Fig. 2. Wissens-Ko-Produktions-Zyklus

Die Wissensentstehung darf nicht auf das individuelle Schließen reduziert, sondern muss als soziales Produkt verstanden werden. Wissen als soziales Produkt bedarf zu seiner Erzeugung und Nutzung der sozialen Interaktion und Kooperation. Es geht dabei um eine sinnvolle Kombination von Mensch und Maschine, um das Zusammenwirken und die Integration von semantischer (inhaltlichem, begrifflichem Denken) und syntaktischer Informationsverarbeitung (formaler Abarbeitung). Die entscheidende Gestaltungsanforderung besteht daher darin, die sinnvolle Kombination von syntaktischer bzw. maschineller und semantischer bzw. menschlicher Informationsverarbeitung zu erreichen.

4. Selbstorganisierte dynamische Netze Bei der informationstechnischen Unterstützung von Geschäftsprozessen, z.B. durch Workflow-Management-Systeme, wird häufig versucht, arbeitsteilige Prozesse aktiv durch technische Systeme zu steuern (Syring 1993, S. 29). Dabei sollen die Teilaufgaben der Beteiligten koordiniert (Lösungsweg), folgende Bearbeiter ermittelt (Kooperationspartner), kontext- und situationsabhängig das erforderliche Material (Informationen) und Werkzeuge (Software-Programme) bereitstellt sowie die fristgerechte Erledigung der übertragenen Aufgaben überwacht werden. Voraussetzung für eine solche computergestützte Automatisierung von Geschäftsprozessen sind ein deterministischer Ausführungsplan (logische Anordnung einzelner Teilaufgaben) und die Verfügbarkeit aller benötigten Informationen zur Ausführungszeit.

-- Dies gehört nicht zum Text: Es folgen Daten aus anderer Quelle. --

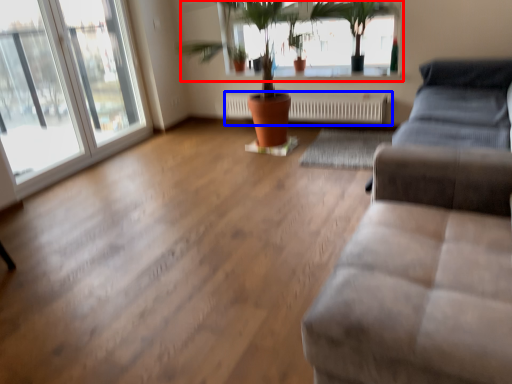 Question: Which point is further to the camera, bay window (highlighted by a red box) or radiator (highlighted by a blue box)?

Choices:
 (A) bay window
 (B) radiator

Answer: (B) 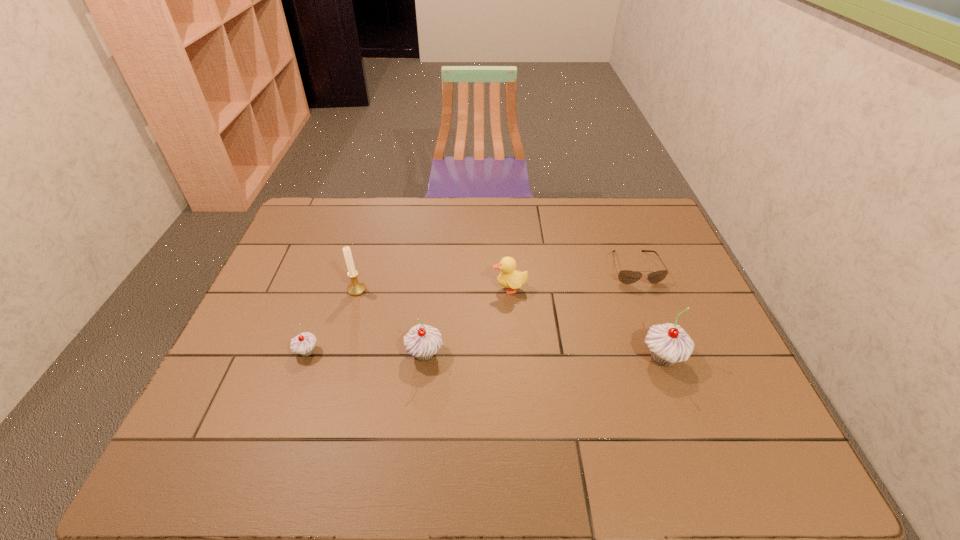 The height and width of the screenshot is (540, 960). What are the coordinates of `blank area located on the back of the rightmost cupcake` in the screenshot? It's located at (636, 285).

The width and height of the screenshot is (960, 540). I want to click on vacant area situated on the front-facing side of the third object from right to left, so (356, 288).

At what (x,y) coordinates should I click in order to perform the action: click on free space located 0.220m on the front-facing side of the third object from right to left. Please return your answer as a coordinate pair (x, y). This screenshot has width=960, height=540. Looking at the image, I should click on (418, 288).

Locate an element on the screen. The image size is (960, 540). vacant point located 0.120m on the front-facing side of the third object from right to left is located at coordinates (451, 288).

Where is `vacant region located 0.390m on the front-facing side of the sunglasses`? This screenshot has width=960, height=540. vacant region located 0.390m on the front-facing side of the sunglasses is located at coordinates (686, 403).

In order to click on vacant area located 0.060m on the right of the candle holder in this screenshot , I will do `click(387, 289)`.

Locate an element on the screen. object that is at the left edge is located at coordinates (303, 344).

Image resolution: width=960 pixels, height=540 pixels. In order to click on cupcake that is at the right edge in this screenshot , I will do `click(668, 343)`.

The image size is (960, 540). Identify the location of sunglasses that is at the right edge. (625, 276).

Image resolution: width=960 pixels, height=540 pixels. In the image, there is a desktop. In order to click on vacant space at the far edge in this screenshot , I will do (512, 231).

Außerdem müssen die einzelnen Teilaufgaben eine Granularität aufweisen, so dass sie einer Stelle zugeordnet werden können, d.h. nicht über mehrere Stellen verteilt werden. Es wird also im Vorhinein festgelegt, wer (Kooperationspartner), in welcher logischen Reihenfolge (Lösungsweg), wann (Zeitplan), was (Teilaufgaben) und womit (Bedarf an Werkzeugen und Material) erledigt. Erste Workflow-Systeme (Stufe 1 - statische Ablaufsteuerung) waren daher auch durch eine feste, kontrollflussartige Zuordnung von Arbeitsschritten zu Anwendern, d.h. formale, ausführbare Ablaufbeschreibungen, die zur Laufzeit des Systems nicht mehr modifiziert werden können, gekennzeichnet. Aufbauend auf der Erkenntnis,

dass in realen Umgebungen in der Regel eine Abarbeitungsfolge der Aufgaben nicht bindend vorgegeben werden kann, bemühte man sich nun um die Flexibilisierung von Workflow-Systemen. Hierbei steht meist die Änderbarkeit der Ablaufbeschreibungen zur Ausführungszeit im Vordergrund, da sich während des Prozesses die Parameter ändern können (Stufe 2). In solchen Fällen werden durch das technische System für den nächsten Bearbeitungsschritt die erforderlichen Beteiligten, das Material, die Werkzeuge und andere Ressourcen, z.B. Zeit, aus einem vordefinierten Potential flexibel ausgewählt. Diese Flexibilisierung hilft, ist aber in den meisten Fällen nicht ausreichend, um der realen Dynamik des Arbeitsprozesses gerecht werden zu können. 1. Stufe: Statisches Netz (Fremdbestimmung)

Statische Ablaufsteuerung

2. Stufe: Flexibles Netz (flexibilisierte Fremdbestimmung)

Flexible Ablaufsteuerung

3. Stufe: Dynamisches Netz (Kombination von Fremd- und Selbstorganisation)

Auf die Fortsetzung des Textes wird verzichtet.